### EXERCISE AIM
Reproduce the records below exactly, leaving their images out.

RECORDS TO USE START

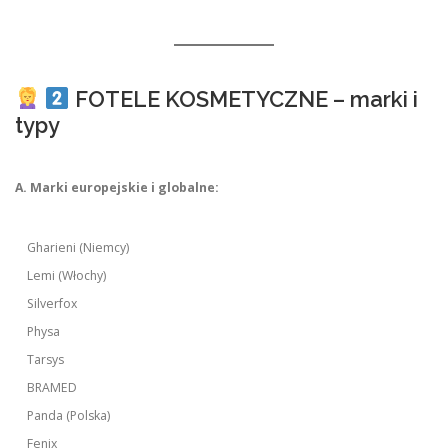
FOTELE KOSMETYCZNE – marki i
typy
A. Marki europejskie i globalne:
Gharieni (Niemcy)
Lemi (Włochy)
Silverfox
Physa
Tarsys
BRAMED
Panda (Polska)
Fenix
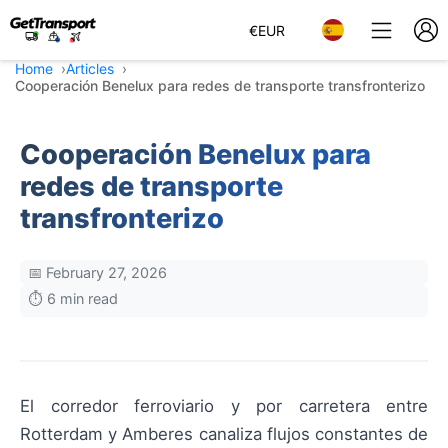
€
EUR
Home
Articles
Cooperación Benelux para redes de transporte transfronterizo
Cooperación Benelux para
redes de transporte
transfronterizo
📅 February 27, 2026
⏱️ 6 min read
El corredor ferroviario y por carretera entre
Rotterdam y Amberes canaliza flujos constantes de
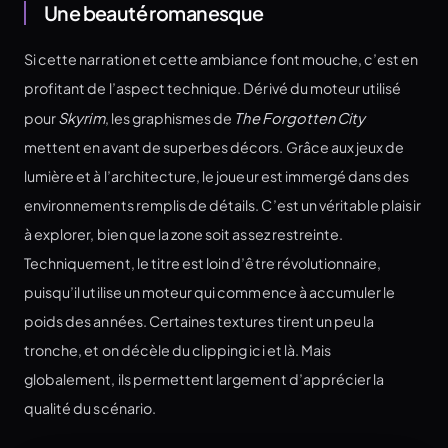
Une beauté romanesque
Si cette narration et cette ambiance font mouche, c’est en
profitant de l’aspect technique. Dérivé du moteur utilisé
pour
Skyrim
, les graphismes de
The Forgotten City
mettent en avant de superbes décors. Grâce aux jeux de
lumière et à l’architecture, le joueur est immergé dans des
environnements remplis de détails. C’est un véritable plaisir
à explorer, bien que la zone soit assez restreinte.
Techniquement, le titre est loin d’être révolutionnaire,
puisqu’il utilise un moteur qui commence à accumuler le
poids des années. Certaines textures tirent un peu la
tronche, et on décèle du clipping ici et là. Mais
globalement, ils permettent largement d’apprécier la
qualité du scénario.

RECORDS TO USE END

### SOLUTION TO THIS EXERCISE
FOTELE KOSMETYCZNE – marki i
typy
A. Marki europejskie i globalne:
Gharieni (Niemcy)
Lemi (Włochy)
Silverfox
Physa
Tarsys
BRAMED
Panda (Polska)
Fenix
€
EUR
Home
Articles
Cooperación Benelux para redes de transporte transfronterizo
Cooperación Benelux para
redes de transporte
transfronterizo
📅 February 27, 2026
⏱️ 6 min read
El corredor ferroviario y por carretera entre
Rotterdam y Amberes canaliza flujos constantes de
Une beauté romanesque
Si cette narration et cette ambiance font mouche, c’est en
profitant de l’aspect technique. Dérivé du moteur utilisé
pour
Skyrim
, les graphismes de
The Forgotten City
mettent en avant de superbes décors. Grâce aux jeux de
lumière et à l’architecture, le joueur est immergé dans des
environnements remplis de détails. C’est un véritable plaisir
à explorer, bien que la zone soit assez restreinte.
Techniquement, le titre est loin d’être révolutionnaire,
puisqu’il utilise un moteur qui commence à accumuler le
poids des années. Certaines textures tirent un peu la
tronche, et on décèle du clipping ici et là. Mais
globalement, ils permettent largement d’apprécier la
qualité du scénario.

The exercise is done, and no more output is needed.